Potatoes rose to Sh94.99 per kilogramme, up 8.3 per cent year-on-year. Tomatoes reached Sh87.18 per kilogramme, a striking 30.3 per cent higher than the previous year. Beef with bones climbed to Sh719.29 per kilogramme, contributing to a 7.8 per cent annual rise in meat costs.
What Treasury Itself Heard
Presenting the 2026/27 budget on June 11, Treasury Cabinet Secretary John Mbadi acknowledged directly that household financial concerns were the dominant theme raised by Kenyans.
“The message from Kenyans across the country, from our rural villages to our bustling towns and cities, the ordinary mwananchi, is clear and
consistent,” Mbadi said. “Kenyans want an economy that works for them; an economy where the cost of living is manageable.”

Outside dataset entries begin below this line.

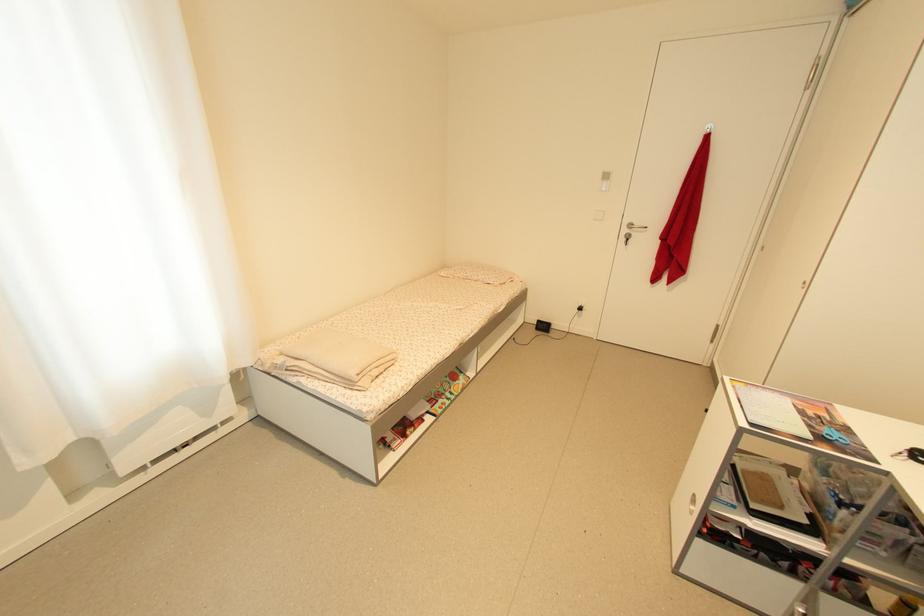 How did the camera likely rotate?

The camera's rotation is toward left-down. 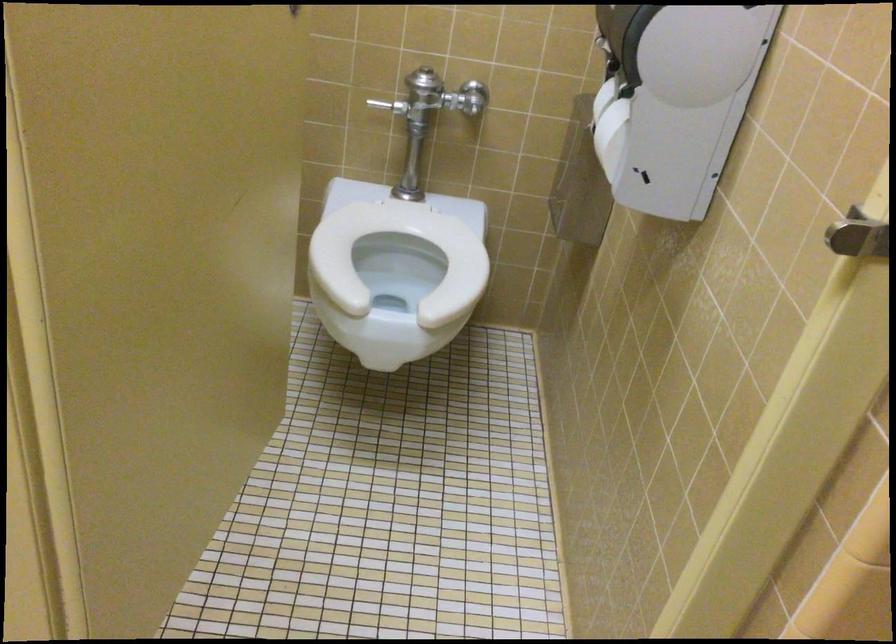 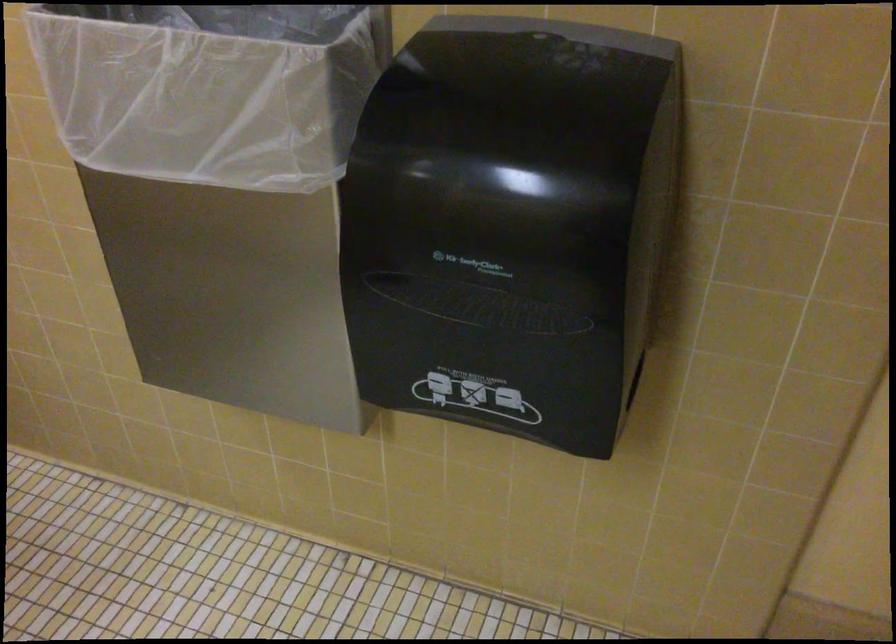 First-person continuous shooting, in which direction is the camera rotating?

The camera's rotation is toward right-down.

He noted that Kenyans had also specifically called for lower taxes on essential commodities, reduced wastage of public resources, and a more decisive fight against corruption.

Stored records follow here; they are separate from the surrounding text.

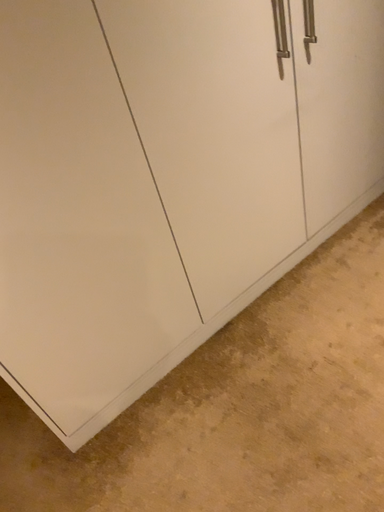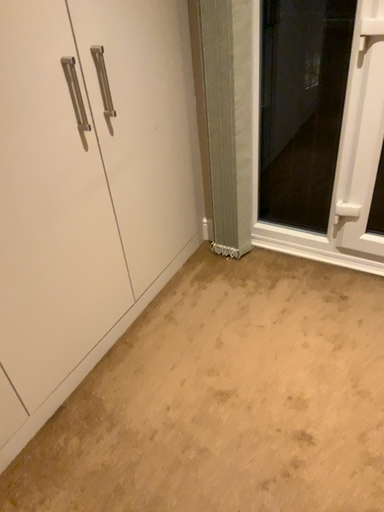 Question: How did the camera likely rotate when shooting the video?

Choices:
 (A) rotated right
 (B) rotated left

Answer: (A) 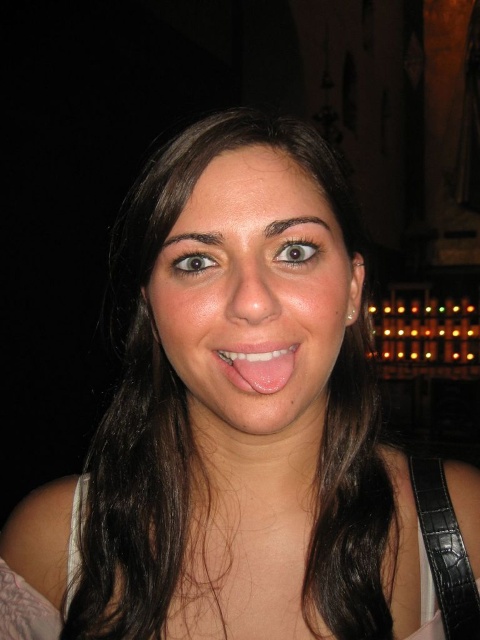 Question: Which object is closer to the camera taking this photo?

Choices:
 (A) black leather strap at lower right
 (B) pink glossy tongue at center

Answer: (B)

Question: Which point is farther from the camera taking this photo?

Choices:
 (A) (266, 376)
 (B) (462, 627)

Answer: (B)

Question: In this image, where is black leather strap at lower right located relative to pink glossy tongue at center?

Choices:
 (A) below
 (B) above

Answer: (A)

Question: Is black leather strap at lower right bigger than pink glossy tongue at center?

Choices:
 (A) no
 (B) yes

Answer: (B)

Question: In this image, where is black leather strap at lower right located relative to pink glossy tongue at center?

Choices:
 (A) left
 (B) right

Answer: (B)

This is a government, in other words, that has directly heard and acknowledged the cost-of-living grievance from its own public participation process.
The question this piece asks is what that grievance actually looks like inside a household budget. By May 2026, the pressure had intensified rather than eased.
Inflation accelerated to 6.7 per cent, the highest since January 2024, with food, fuel, rent, and transport all rising simultaneously, a combination that left even economists describing a fragile situation for households whose incomes have largely remained stagnant.
The Deduction Squeeze
What distinguishes the 2026 cost-of-living story from earlier inflation cycles is the compounding effect of statutory deductions layered on top of rising prices.
Many salaried Kenyan workers are now absorbing simultaneous pressure from PAYE, SHA contributions, the Housing Levy, and increased NSSF deductions, a combination that is straining urban middle-income earners who fall outside government social protection programmes but are increasingly struggling to absorb repeated economic shocks.
This is the structural bind at the centre of the delivery election argument examined elsewhere in this issue: several of the government’s flagship delivery programmes are themselves funded by deductions that directly reduce the take-home pay households have available to absorb the food and fuel inflation hitting them from the other direction.
Transport and Fuel
Transport remains the expense most Kenyans notice first and most directly, for workers living outside city centres, commuting costs now rival major monthly bills, with a growing share of income going simply into getting to work.
When public service transporters staged a two-day strike over fuel costs, the government responded by lowering diesel prices by Sh10 a litre, but the relief did little to reverse the trend, as fares and other service costs had already been adjusted upward and proved sticky on the way back down.
Housing and Rent
Housing continues to shape household finances more than almost any other single cost category.
Once rent rises in Kenya’s urban centres, reductions are rare, meaning housing remains the most stable yet stubbornly persistent expense facing urban families; a dynamic that sits in direct tension with the Affordable Housing Programme’s stated goal of expanding access to lower-cost housing, examined separately in this issue’s business section.
The Electricity Tariff Decision
One of the more telling signals of government anxiety about cost-of-living pressure came in June 2026, when the Treasury froze a planned electricity tariff review that was due to take effect from July 1.
This decision was made explicitly to avoid hitting households and businesses with higher power bills amid the broader inflation surge.
The freeze suggests the administration recognises the political risk of compounding cost pressures on households even as it has, on other fronts, continued to extract new mandatory deductions through SHA and the Housing Levy.
Where the Numbers Sit Regionally
By early 2026, Kenya’s cost of living had risen
approximately 4 per cent compared to the previous year.
Within East Africa, Kenya ranked seventh by cost- of-living index, at 28.9, up from 28.2 in 2025, meaning living costs are rising faster than the regional baseline, even as Kenya remains less
expensive in absolute terms than several other
African capitals.
Reading This Against the Cover Story
This piece is not a contradiction of the delivery
narrative examined elsewhere in this issue; it is its necessary companion.
A government can simultaneously deliver visible infrastructure and preside over a genuine erosion of household purchasing power; both things are true in Kenya in 2026.
The anti-Finance Bill protests of 2024 may have succeeded in stopping some unpopular tax proposals, but they did not eliminate the underlying pressures that sparked public anger.
Instead, those pressures have migrated from the streets into the quiet, ongoing adjustments Kenyan families are making around their own kitchen tables.
That, more than any single statistic in the
government’s delivery scorecard, is the data point likely to shape how Kenyans vote in 2027.